→ **Aim of the task**:
Only the count should appear in your answer: how many lines of the data below contain the word "Affiliate"?
---- Data for processing
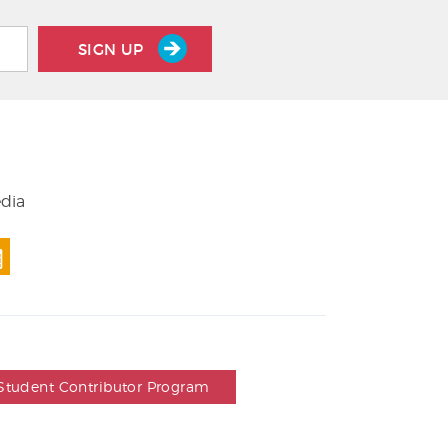
SIGN UP
edia
Student Contributor Program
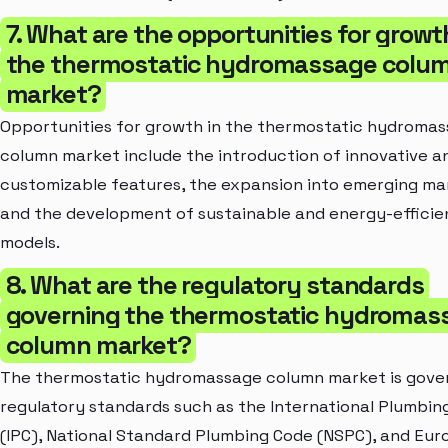
7. What are the opportunities for growt
the thermostatic hydromassage colu
market?
Opportunities for growth in the thermostatic hydroma
column market include the introduction of innovative a
customizable features, the expansion into emerging ma
and the development of sustainable and energy-efficie
models.
8. What are the regulatory standards
governing the thermostatic hydromas
column market?
The thermostatic hydromassage column market is gove
regulatory standards such as the International Plumbin
(IPC), National Standard Plumbing Code (NSPC), and Eu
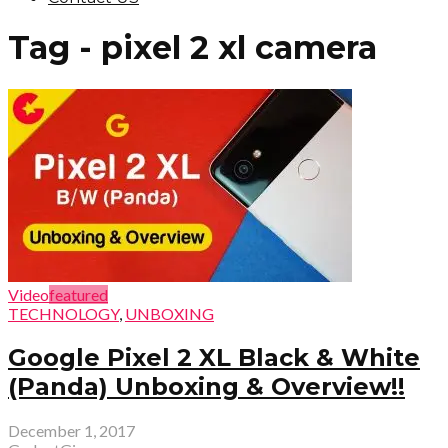
Tag - pixel 2 xl camera
Video
featured
TECHNOLOGY
,
UNBOXING
Google Pixel 2 XL Black & White
(Panda) Unboxing & Overview!!
December 1, 2017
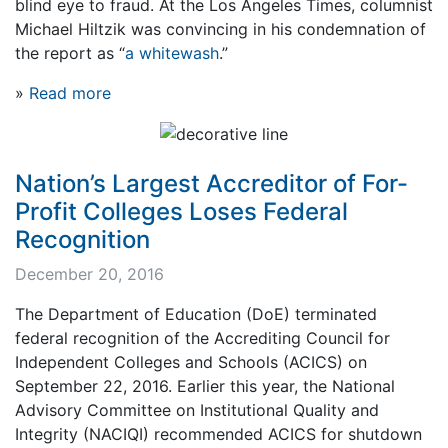
blind eye to fraud. At the Los Angeles Times, columnist
Michael Hiltzik was convincing in his condemnation of
the report as “
a whitewash
.”
»
Read more
Nation’s Largest Accreditor of For-
Profit Colleges Loses Federal
Recognition
December 20, 2016
The Department of Education (DoE) terminated
federal recognition of the Accrediting Council for
Independent Colleges and Schools (ACICS) on
September 22, 2016. Earlier this year, the National
Advisory Committee on Institutional Quality and
Integrity (NACIQI) recommended ACICS for shutdown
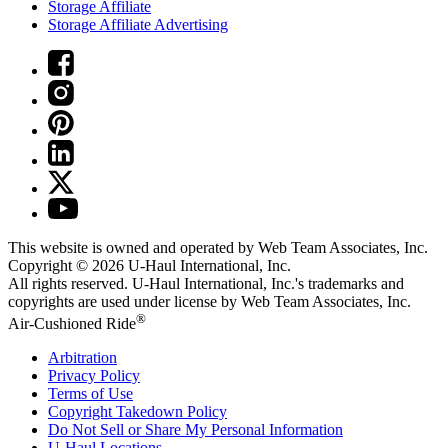
Storage Affiliate
Storage Affiliate Advertising
This website is owned and operated by Web Team Associates, Inc.
Copyright © 2026
U-Haul
International, Inc.
All rights reserved.
U-Haul
International, Inc.'s trademarks and
copyrights are used under license by Web Team Associates, Inc.
®
Air-Cushioned Ride
Arbitration
Privacy Policy
Terms of Use
Copyright Takedown Policy
Do Not Sell or Share My Personal Information
U-Haul
Locations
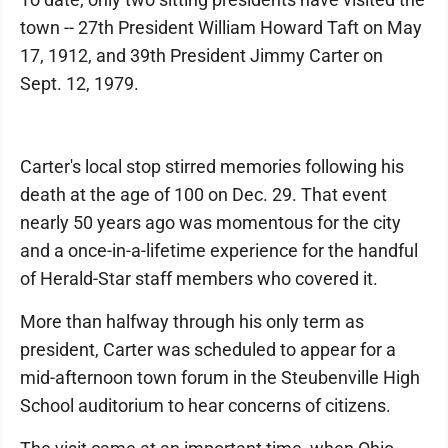
town -- 27th President William Howard Taft on May
17, 1912, and 39th President Jimmy Carter on
Sept. 12, 1979.
Carter's local stop stirred memories following his
death at the age of 100 on Dec. 29. That event
nearly 50 years ago was momentous for the city
and a once-in-a-lifetime experience for the handful
of Herald-Star staff members who covered it.
More than halfway through his only term as
president, Carter was scheduled to appear for a
mid-afternoon town forum in the Steubenville High
School auditorium to hear concerns of citizens.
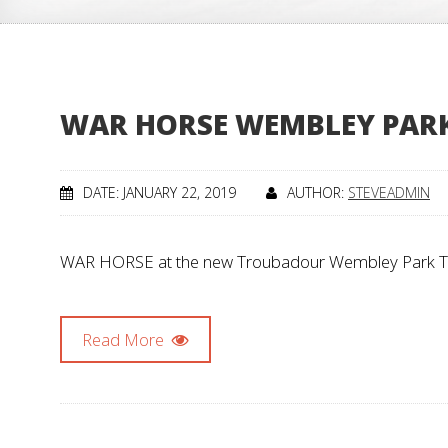
WAR HORSE WEMBLEY PARK
DATE: JANUARY 22, 2019
AUTHOR:
STEVEADMIN
WAR HORSE at the new Troubadour Wembley Park Theat
Read More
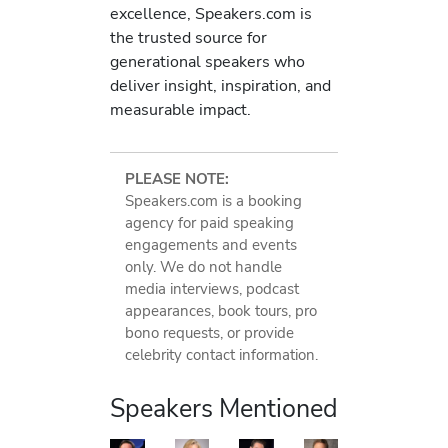
excellence, Speakers.com is
the trusted source for
generational speakers who
deliver insight, inspiration, and
measurable impact.
PLEASE NOTE:
Speakers.com is a booking
agency for paid speaking
engagements and events
only. We do not handle
media interviews, podcast
appearances, book tours, pro
bono requests, or provide
celebrity contact information.
Speakers Mentioned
--------
→ **Result for this exercise**:
2